|Writing program, inspiration picture and mood music - the holy trinity! (chocolate is also good)|
Don't hate me - I know you don't want to hear it - but the backbone to any good story be it a novel, a film or a comic is good planning (and YES even a four page comic is capable of having a story with a beginning, middle and end). On a practical level it just makes everything easier when you come to writing / drawing. I think the worst thing to happen once you get your creative juices flowing is to have your flow ruined because you've realised an epic hole in your story.
I think finding an idea that works is the hardest part! There are so many one-line ideas that sound cool that when you actually think them out suddenly become a lot harder to make sense of, are too long or too short for what you want them for...if you can think of an idea at all! There are some days when they just won't come and the more you force them the worse they get. At film school we had to generate ideas all the time. Somehow this usually involved picking words out of tobacco tins - the more random the words the better (coat hanger sandwich anyone?). Random pictures (paintings, photos) are also good. I really recommend going for walks. It is amazing the things you notice when you have no predetermined destination. Like my old tutor Brian used to say, you can't be a writer sat in your ivory tower, you have to live life to write life.
Okay so you think you have an idea! WRITE IT DOWN! Tony Grisoni says it's not an idea if it's not written down. And it's so true. You can't see the flaws if it's not written down. You also can't see what you like about it and that's just as important.
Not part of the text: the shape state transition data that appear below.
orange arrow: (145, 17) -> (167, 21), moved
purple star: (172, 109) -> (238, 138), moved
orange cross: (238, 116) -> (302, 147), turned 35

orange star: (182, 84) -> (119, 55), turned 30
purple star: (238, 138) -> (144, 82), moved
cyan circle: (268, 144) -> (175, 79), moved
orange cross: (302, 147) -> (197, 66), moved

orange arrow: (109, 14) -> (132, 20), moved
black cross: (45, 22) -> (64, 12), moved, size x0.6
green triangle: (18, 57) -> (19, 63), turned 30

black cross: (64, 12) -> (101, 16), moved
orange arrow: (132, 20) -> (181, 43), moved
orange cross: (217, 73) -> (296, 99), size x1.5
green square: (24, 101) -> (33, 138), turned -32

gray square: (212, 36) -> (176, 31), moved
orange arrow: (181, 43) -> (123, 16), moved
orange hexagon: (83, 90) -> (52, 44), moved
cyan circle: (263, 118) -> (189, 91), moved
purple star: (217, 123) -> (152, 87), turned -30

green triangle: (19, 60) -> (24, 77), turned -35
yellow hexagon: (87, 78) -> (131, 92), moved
Write it out then leave it - a day, a week, a month, however long it takes for you to forget bits - then come back to it and see if it still makes sense and that you still like it. If it does then you can write out the script!
Take as long as it takes - you want your script to be as perfect as it can be so that you don't have to worry about correcting mistakes when you're drawing - when you're drawing all you want to be worrying about are artistic choices, not whether your character motivations are wrong...though if it's been a year and you still haven't produced four pages you're in trouble. I use Final Draft for writing my graphic novel scripts however 2000AD and Dark Horse both have example scripts for you to study the format of if you don't have a script program. I recommend not writing more than seven panels per page unless it is an indie comic, in which case the world is your oyster (though I wouldn't go over twelve). Basically the more panels per page the less space there is for picture detail and dialogue. Look at the kind of graphic novels you want yours to be like and see how many panels they use per page and how they vary this number for conversations / action / heart felt moments.
Things that stop you writing:
- The Internet
- Talking to people
Take yourself to somewhere solitary and comfortable (though not so comfortable that you're falling asleep) and either write in silence or to music (some people find even music too distracting). Joss Whedon says not to write to music with lyrics but I actually find music with lyrics very inspiring - do what's best for you - Joss recommends film soundtracks...the running joke is if you need a rousing soundtrack pick The Dark Knight. I make playlists for every project I write and play them on repeat. When I'm stressed I play calming music. I'm kind of stressed at the moment hence why in the picture the music playing is Belle and Sebastian.
If you're visually motivated make mood and character boards that you can look at when you need an inspiration kick. In fact just the act of selecting pictures and assembling them will help focus what it is you want to write. Below are two boards I made - one for The Automated Heart and one for Paradise.
Once you've got a good script you can sketch out your page layouts. This can be as rough or as tidy as you like - it's purely for you and is so you can see if what you've written will actually fit / look like how you imagined it would when you were writing it. Think of it as the graphic story equivalent of a storyboard. If you have an indefinite amount of pages this stage doesn't matter so much however if, like me, you only have four pages it's essential! What could be worse than putting all that effort into drawing three of your four pages only to discover you have too much to fit on the last page? Below is mine for another idea I had. Even though it's only on the back of a piece of scrap paper it helped me realise that some of the panels that looked cool in my head wouldn't work so well on a piece of paper with the other panels around it.
Well done! You've officially finished the planning and writing stage!